The company will follow the same playbook for the service, called Waymo One, that it has elsewhere, according to an announcement Wednesday. Local employees will try the program first, followed by so-called “trusted testers” who sign nondisclosure agreements, followed by unaccompanied, paying members of the public. Waymo One is already open to the general public in the Phoenix metro area and is in the advanced testing stage in the more crowded downtown areas of Phoenix and San Francisco.

Robo-taxi services are gradually debuting in more U.S. cities, though they remain far from mainstream adoption. Waymo’s chief rival, Cruise LLC, the self-driving car startup majority-owned by General Motors, said in September that it plans to expand its robo-taxi business to Phoenix and Austin, Texas, in the coming months, with a target of adding $1 billion in revenue by 2025.

Waymo has priced its service to be competitive with other ride-hailing companies, Chief Product Officer Saswat Panigrahi said in an interview. He added that the margins of the business are improving, in part due to the lower cost of sensors in the latest generation of the company’s technology. The amount of additional testing the company needs to conduct before launching in new markets is also declining, Panigrahi said.

“We are getting better and better at understanding what the cost of operations is,” he said.

As for when the service will begin in L.A., a Waymo spokesperson told Automotive News that there is “no timeline to share now.

“We will take the coming months to continue gathering learnings from our operations and refining the Waymo Driver in the city, and follow our playbook that we’ve developed over multiple past city entries. We will ramp up responsibly and with safety in mind every step of the way.

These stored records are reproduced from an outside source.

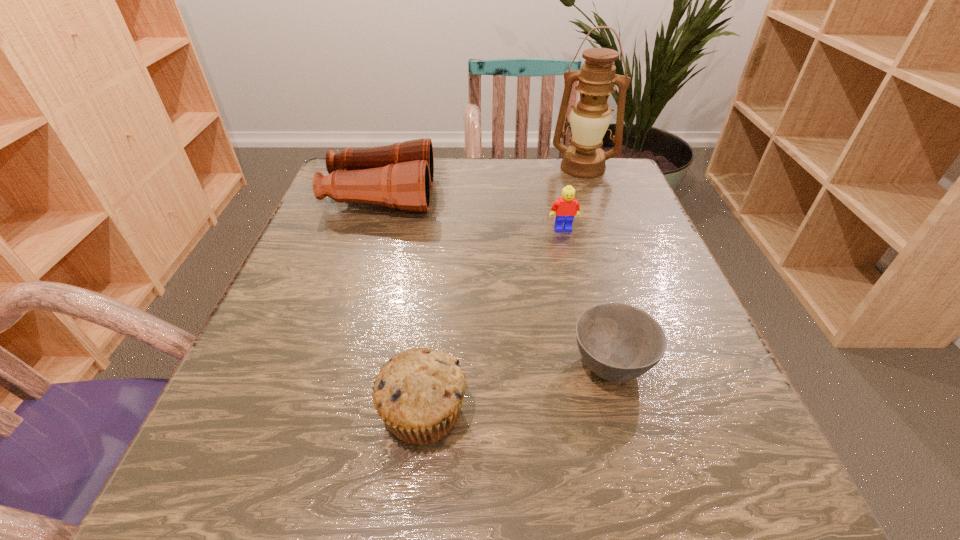 Identify the location of the tallest object. (589, 119).

Identify the location of binoculars. (400, 175).

Where is `the third farthest object`? The image size is (960, 540). the third farthest object is located at coordinates (567, 207).

Identify the location of muffin. (418, 394).

Identify the location of bowl. (618, 342).

This screenshot has height=540, width=960. Identify the location of free space located 0.240m on the left of the tallest object. (456, 167).

Find the location of a particular element. Image resolution: width=960 pixels, height=540 pixels. vacant space situated 0.220m through the lenses of the binoculars is located at coordinates (x=528, y=196).

Find the location of a particular element. This screenshot has height=540, width=960. vacant point located on the front-facing side of the Lego is located at coordinates (569, 258).

Locate an element on the screen. The height and width of the screenshot is (540, 960). vacant space positioned on the left of the muffin is located at coordinates (232, 412).

Locate an element on the screen. free spot located on the left of the bowl is located at coordinates (369, 364). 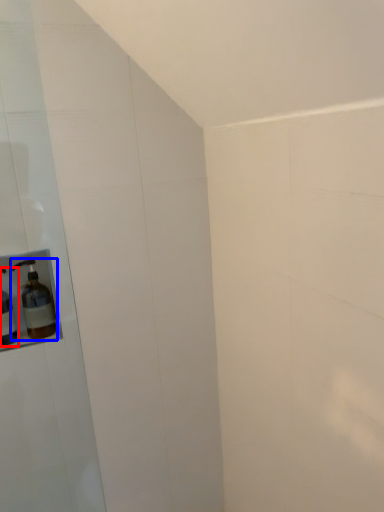 Question: Which object appears farthest to the camera in this image, bottle (highlighted by a red box) or bottle (highlighted by a blue box)?

Choices:
 (A) bottle
 (B) bottle

Answer: (B) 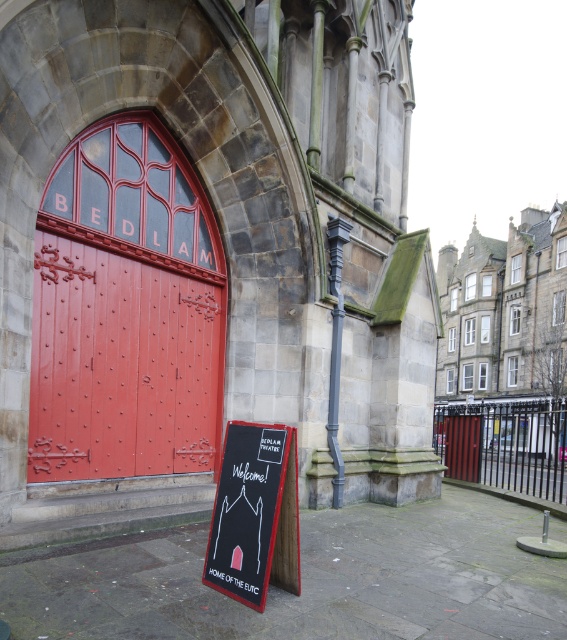 Question: Can you confirm if stone church at center is positioned to the right of dark gray stone church at center?

Choices:
 (A) yes
 (B) no

Answer: (B)

Question: Which point appears farthest from the camera in this image?

Choices:
 (A) (468, 438)
 (B) (564, 209)
 (C) (282, 438)

Answer: (B)

Question: Is smooth red wooden door at center wider than wooden door at center?

Choices:
 (A) no
 (B) yes

Answer: (B)

Question: Among these objects, which one is farthest from the camera?

Choices:
 (A) smooth red wooden door at center
 (B) black cardboard sign at center

Answer: (A)

Question: Is smooth red wooden door at center in front of black cardboard sign at center?

Choices:
 (A) no
 (B) yes

Answer: (A)

Question: Based on their relative distances, which object is nearer to the smooth red wooden door at center?

Choices:
 (A) wooden door at center
 (B) black cardboard sign at center
 (C) stone church at center

Answer: (C) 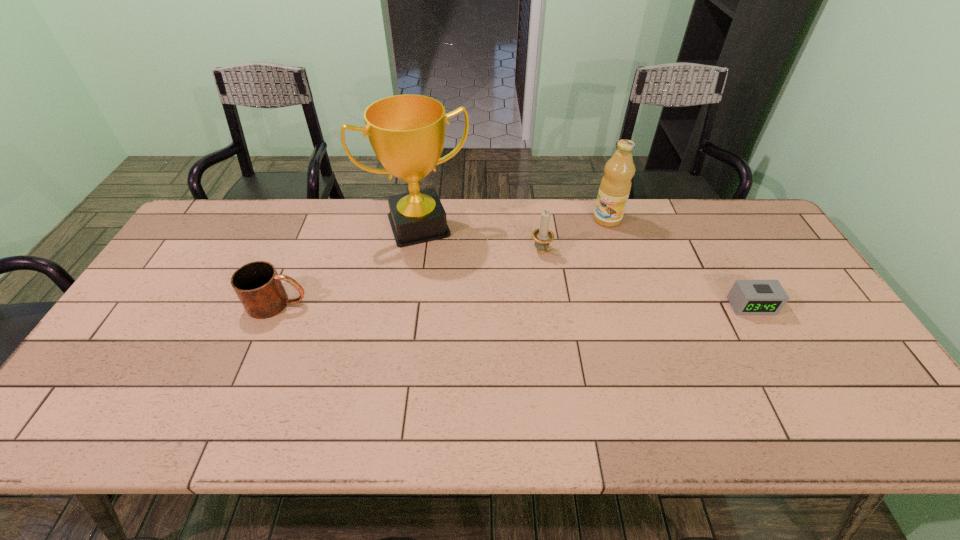 You are a GUI agent. You are given a task and a screenshot of the screen. Output one action in this format:
    pyautogui.click(x=<x>, y=<y>)
    Task: Click on the mug
    The width and height of the screenshot is (960, 540).
    Given the screenshot: What is the action you would take?
    pyautogui.click(x=257, y=284)

Where is `the leftmost object`? The width and height of the screenshot is (960, 540). the leftmost object is located at coordinates (257, 284).

Where is `alarm clock`? alarm clock is located at coordinates (747, 297).

Where is `the shortest object`? The image size is (960, 540). the shortest object is located at coordinates (747, 297).

This screenshot has height=540, width=960. Identify the location of the tallest object. (407, 132).

You are a GUI agent. You are given a task and a screenshot of the screen. Output one action in this format:
    pyautogui.click(x=<x>, y=<y>)
    Task: Click on the fourth object from right to left
    
    Given the screenshot: What is the action you would take?
    pyautogui.click(x=407, y=132)

In order to click on the third object from left to right in this screenshot , I will do `click(542, 236)`.

Locate an element on the screen. Image resolution: width=960 pixels, height=540 pixels. the third tallest object is located at coordinates (542, 236).

The image size is (960, 540). I want to click on olive oil, so click(615, 186).

You are a GUI agent. You are given a task and a screenshot of the screen. Output one action in this format:
    pyautogui.click(x=<x>, y=<y>)
    Task: Click on the second object from right to left
    The image size is (960, 540).
    Given the screenshot: What is the action you would take?
    pyautogui.click(x=615, y=186) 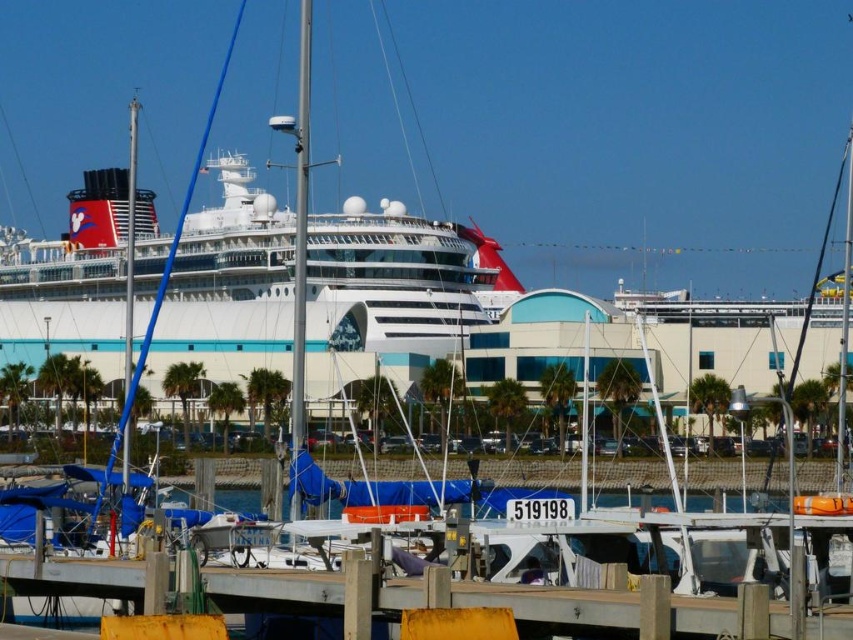 Question: Is white glossy cruise ship at center bigger than yellow painted wood at lower center?

Choices:
 (A) no
 (B) yes

Answer: (B)

Question: Which point appears farthest from the camera in this image?

Choices:
 (A) (96, 561)
 (B) (358, 252)

Answer: (B)

Question: Which point is closer to the camera taking this photo?

Choices:
 (A) tap(334, 595)
 (B) tap(192, 289)

Answer: (A)

Question: Can you confirm if white glossy cruise ship at center is smaller than yellow painted wood at lower center?

Choices:
 (A) yes
 (B) no

Answer: (B)

Question: Is white glossy cruise ship at center to the left of yellow painted wood at lower center from the viewer's perspective?

Choices:
 (A) yes
 (B) no

Answer: (A) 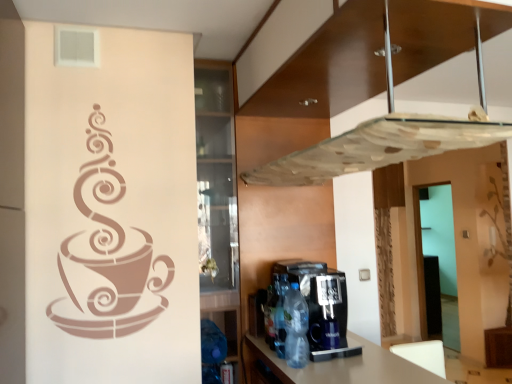 Describe the element at coordinates (439, 261) in the screenshot. The image size is (512, 384). I see `transparent glass door at right` at that location.

The width and height of the screenshot is (512, 384). What do you see at coordinates (322, 307) in the screenshot?
I see `black plastic coffee machine at lower center` at bounding box center [322, 307].

Image resolution: width=512 pixels, height=384 pixels. What do you see at coordinates (331, 65) in the screenshot?
I see `transparent glass exhaust hood at upper center` at bounding box center [331, 65].

Measure the distance between translucent plastic bottle at center, which ranks as the 2th bottle in front-to-back order, and camera.

translucent plastic bottle at center, which ranks as the 2th bottle in front-to-back order, is 5.47 feet from camera.

Describe the element at coordinates (280, 315) in the screenshot. I see `translucent plastic bottle at center, which ranks as the 2th bottle in back-to-front order` at that location.

Where is `translucent plastic bottle at lower center, marked as the 3th bottle in a back-to-front arrangement`? translucent plastic bottle at lower center, marked as the 3th bottle in a back-to-front arrangement is located at coordinates (296, 328).

Does point (444, 223) come behind point (311, 300)?

Yes.

Who is bigger, transparent glass door at right or black plastic coffee machine at lower center?

Bigger between the two is transparent glass door at right.

Considering the relative positions of transparent glass door at right and black plastic coffee machine at lower center in the image provided, is transparent glass door at right to the left of black plastic coffee machine at lower center from the viewer's perspective?

Incorrect, transparent glass door at right is not on the left side of black plastic coffee machine at lower center.

Which is correct: translucent plastic bottle at lower center, marked as the 3th bottle in a back-to-front arrangement, is inside translucent plastic bottle at center, which appears as the third bottle when viewed from the front, or outside of it?

translucent plastic bottle at lower center, marked as the 3th bottle in a back-to-front arrangement, is spatially situated outside translucent plastic bottle at center, which appears as the third bottle when viewed from the front.

Which of these two, translucent plastic bottle at lower center, marked as the 3th bottle in a back-to-front arrangement, or translucent plastic bottle at center, which appears as the third bottle when viewed from the front, stands taller?

With more height is translucent plastic bottle at lower center, marked as the 3th bottle in a back-to-front arrangement.

Can you see translucent plastic bottle at lower center, which is the 1th bottle from front to back, touching translucent plastic bottle at center, which ranks as the 1th bottle in back-to-front order?

No, translucent plastic bottle at lower center, which is the 1th bottle from front to back, is not making contact with translucent plastic bottle at center, which ranks as the 1th bottle in back-to-front order.

Relative to translucent plastic bottle at center, which ranks as the 1th bottle in back-to-front order, is translucent plastic bottle at lower center, which is the 1th bottle from front to back, in front or behind?

In the image, translucent plastic bottle at lower center, which is the 1th bottle from front to back, appears in front of translucent plastic bottle at center, which ranks as the 1th bottle in back-to-front order.

Can you confirm if translucent plastic bottle at center, which ranks as the 2th bottle in back-to-front order, is thinner than translucent plastic bottle at center, which ranks as the 1th bottle in back-to-front order?

In fact, translucent plastic bottle at center, which ranks as the 2th bottle in back-to-front order, might be wider than translucent plastic bottle at center, which ranks as the 1th bottle in back-to-front order.

Is translucent plastic bottle at center, which ranks as the 2th bottle in front-to-back order, not inside translucent plastic bottle at center, which appears as the third bottle when viewed from the front?

translucent plastic bottle at center, which ranks as the 2th bottle in front-to-back order, lies outside translucent plastic bottle at center, which appears as the third bottle when viewed from the front,'s area.

Based on the photo, from the image's perspective, is translucent plastic bottle at center, which ranks as the 2th bottle in back-to-front order, above or below translucent plastic bottle at center, which ranks as the 1th bottle in back-to-front order?

From the image's perspective, translucent plastic bottle at center, which ranks as the 2th bottle in back-to-front order, appears above translucent plastic bottle at center, which ranks as the 1th bottle in back-to-front order.

How many degrees apart are the facing directions of translucent plastic bottle at center, which ranks as the 2th bottle in back-to-front order, and translucent plastic bottle at center, which ranks as the 1th bottle in back-to-front order?

There is a 2.23-degree angle between the facing directions of translucent plastic bottle at center, which ranks as the 2th bottle in back-to-front order, and translucent plastic bottle at center, which ranks as the 1th bottle in back-to-front order.

From the image's perspective, which object appears higher, black plastic coffee machine at lower center or transparent glass exhaust hood at upper center?

transparent glass exhaust hood at upper center, from the image's perspective.

From a real-world perspective, between black plastic coffee machine at lower center and transparent glass exhaust hood at upper center, who is vertically lower?

In real-world perspective, black plastic coffee machine at lower center is lower.

Considering the positions of objects black plastic coffee machine at lower center and transparent glass exhaust hood at upper center in the image provided, who is in front, black plastic coffee machine at lower center or transparent glass exhaust hood at upper center?

Positioned in front is transparent glass exhaust hood at upper center.

Between point (412, 42) and point (281, 342), which one is positioned behind?

The point (281, 342) is farther.

Based on the photo, based on their sizes in the image, would you say transparent glass exhaust hood at upper center is bigger or smaller than translucent plastic bottle at center, which ranks as the 2th bottle in front-to-back order?

In the image, transparent glass exhaust hood at upper center appears to be larger than translucent plastic bottle at center, which ranks as the 2th bottle in front-to-back order.

Is transparent glass exhaust hood at upper center positioned with its back to translucent plastic bottle at center, which ranks as the 2th bottle in front-to-back order?

No.

Which object is thinner, transparent glass exhaust hood at upper center or translucent plastic bottle at center, which appears as the third bottle when viewed from the front?

Thinner between the two is translucent plastic bottle at center, which appears as the third bottle when viewed from the front.

From the image's perspective, which one is positioned lower, transparent glass exhaust hood at upper center or translucent plastic bottle at center, which ranks as the 1th bottle in back-to-front order?

translucent plastic bottle at center, which ranks as the 1th bottle in back-to-front order, is shown below in the image.

Considering the positions of objects transparent glass exhaust hood at upper center and translucent plastic bottle at center, which ranks as the 1th bottle in back-to-front order, in the image provided, who is behind, transparent glass exhaust hood at upper center or translucent plastic bottle at center, which ranks as the 1th bottle in back-to-front order,?

Positioned behind is translucent plastic bottle at center, which ranks as the 1th bottle in back-to-front order.

Considering the relative sizes of transparent glass exhaust hood at upper center and translucent plastic bottle at center, which ranks as the 1th bottle in back-to-front order, in the image provided, is transparent glass exhaust hood at upper center shorter than translucent plastic bottle at center, which ranks as the 1th bottle in back-to-front order,?

No.

Is translucent plastic bottle at center, which ranks as the 1th bottle in back-to-front order, wider than translucent plastic bottle at lower center, marked as the 3th bottle in a back-to-front arrangement?

In fact, translucent plastic bottle at center, which ranks as the 1th bottle in back-to-front order, might be narrower than translucent plastic bottle at lower center, marked as the 3th bottle in a back-to-front arrangement.

Can we say translucent plastic bottle at center, which ranks as the 1th bottle in back-to-front order, lies outside translucent plastic bottle at lower center, which is the 1th bottle from front to back?

That's correct, translucent plastic bottle at center, which ranks as the 1th bottle in back-to-front order, is outside of translucent plastic bottle at lower center, which is the 1th bottle from front to back.

From the image's perspective, which object appears higher, translucent plastic bottle at center, which appears as the third bottle when viewed from the front, or translucent plastic bottle at lower center, which is the 1th bottle from front to back?

translucent plastic bottle at lower center, which is the 1th bottle from front to back, is shown above in the image.

Locate an element on the screen. This screenshot has height=384, width=512. the 2nd bottle counting from the right of the translucent plastic bottle at center, which appears as the third bottle when viewed from the front is located at coordinates (296, 328).

This screenshot has height=384, width=512. In order to click on glass door below the black plastic coffee machine at lower center (from a real-world perspective) in this screenshot , I will do 439,261.

The width and height of the screenshot is (512, 384). In order to click on the 2nd bottle in front when counting from the translucent plastic bottle at center, which ranks as the 1th bottle in back-to-front order in this screenshot , I will do `click(296, 328)`.

Which object lies further to the anchor point translucent plastic bottle at center, which ranks as the 2th bottle in back-to-front order, translucent plastic bottle at center, which appears as the third bottle when viewed from the front, or transparent glass door at right?

transparent glass door at right lies further to translucent plastic bottle at center, which ranks as the 2th bottle in back-to-front order, than the other object.

Based on their spatial positions, is transparent glass door at right or black plastic coffee machine at lower center closer to translucent plastic bottle at center, which ranks as the 2th bottle in front-to-back order?

black plastic coffee machine at lower center.

When comparing their distances from translucent plastic bottle at lower center, which is the 1th bottle from front to back, does black plastic coffee machine at lower center or transparent glass exhaust hood at upper center seem further?

transparent glass exhaust hood at upper center is positioned further to the anchor translucent plastic bottle at lower center, which is the 1th bottle from front to back.

Based on their spatial positions, is transparent glass door at right or translucent plastic bottle at center, which ranks as the 2th bottle in back-to-front order, further from transparent glass exhaust hood at upper center?

transparent glass door at right is positioned further to the anchor transparent glass exhaust hood at upper center.

Estimate the real-world distances between objects in this image. Which object is further from transparent glass door at right, translucent plastic bottle at center, which ranks as the 2th bottle in back-to-front order, or black plastic coffee machine at lower center?

Based on the image, translucent plastic bottle at center, which ranks as the 2th bottle in back-to-front order, appears to be further to transparent glass door at right.

From the image, which object appears to be nearer to transparent glass exhaust hood at upper center, black plastic coffee machine at lower center or translucent plastic bottle at lower center, marked as the 3th bottle in a back-to-front arrangement?

The object closer to transparent glass exhaust hood at upper center is black plastic coffee machine at lower center.

Consider the image. Considering their positions, is translucent plastic bottle at lower center, marked as the 3th bottle in a back-to-front arrangement, positioned further to transparent glass door at right than transparent glass exhaust hood at upper center?

Among the two, transparent glass exhaust hood at upper center is located further to transparent glass door at right.

When comparing their distances from translucent plastic bottle at center, which ranks as the 1th bottle in back-to-front order, does transparent glass exhaust hood at upper center or transparent glass door at right seem further?

The object further to translucent plastic bottle at center, which ranks as the 1th bottle in back-to-front order, is transparent glass door at right.

Locate an element on the screen. coffee machine that lies between transparent glass exhaust hood at upper center and translucent plastic bottle at lower center, marked as the 3th bottle in a back-to-front arrangement, from top to bottom is located at coordinates (322, 307).

Locate an element on the screen. The height and width of the screenshot is (384, 512). coffee machine between transparent glass exhaust hood at upper center and translucent plastic bottle at center, which appears as the third bottle when viewed from the front, along the z-axis is located at coordinates (322, 307).

You are a GUI agent. You are given a task and a screenshot of the screen. Output one action in this format:
    pyautogui.click(x=<x>, y=<y>)
    Task: Click on the bottle between translucent plastic bottle at lower center, marked as the 3th bottle in a back-to-front arrangement, and translucent plastic bottle at center, which ranks as the 1th bottle in back-to-front order, in the front-back direction
    
    Given the screenshot: What is the action you would take?
    pyautogui.click(x=280, y=315)

This screenshot has height=384, width=512. I want to click on coffee machine located between transparent glass exhaust hood at upper center and transparent glass door at right in the depth direction, so click(x=322, y=307). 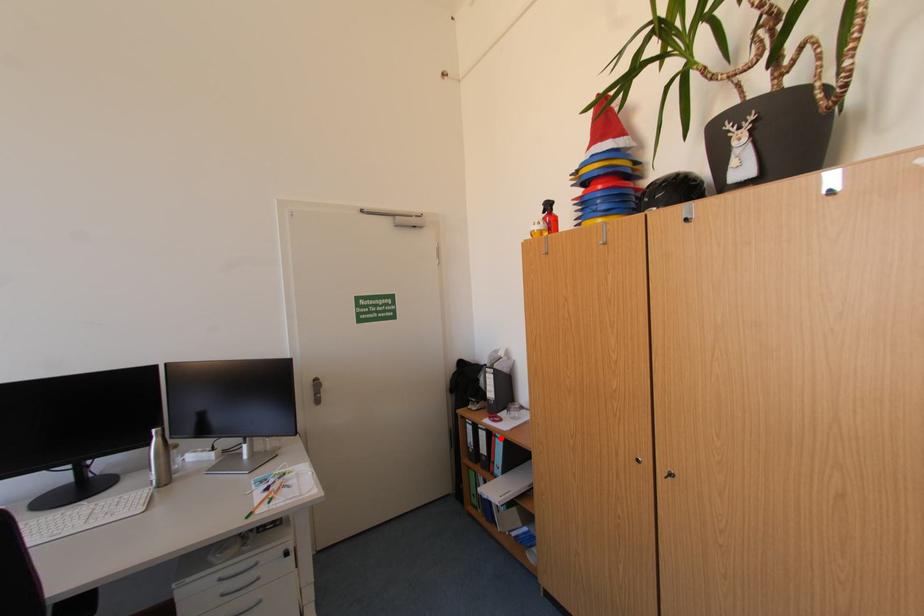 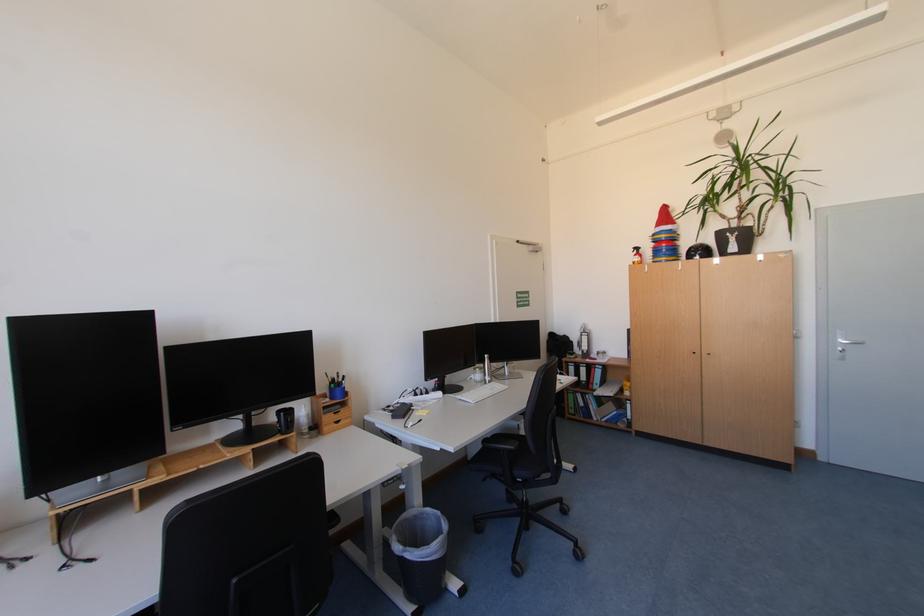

“Our mapping and data collection process is already underway, in which we manually drive our sensor-equipped vehicles down the streets, so our sensors can capture features of the new environment, such as crosswalks, road edges, curb heights, boundary paint, intersections and more; features that are not typically in maps used by people to navigate the road. We put those maps through quality control testing, before using them to guide our vehicles in simulation and also driving in the real world, which we’ll begin in the coming months ahead.”